- TASK ITEM: Find how many lines in the entries below carry the word "Links" and answer with only that figure.

- Dataset entries:
---

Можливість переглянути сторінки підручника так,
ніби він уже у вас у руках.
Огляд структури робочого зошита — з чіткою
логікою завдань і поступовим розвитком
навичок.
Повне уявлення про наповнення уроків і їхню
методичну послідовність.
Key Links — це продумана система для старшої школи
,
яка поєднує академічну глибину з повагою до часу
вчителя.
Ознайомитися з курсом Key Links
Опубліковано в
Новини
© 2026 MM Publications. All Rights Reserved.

---

- EXERCISE ANSWER: 2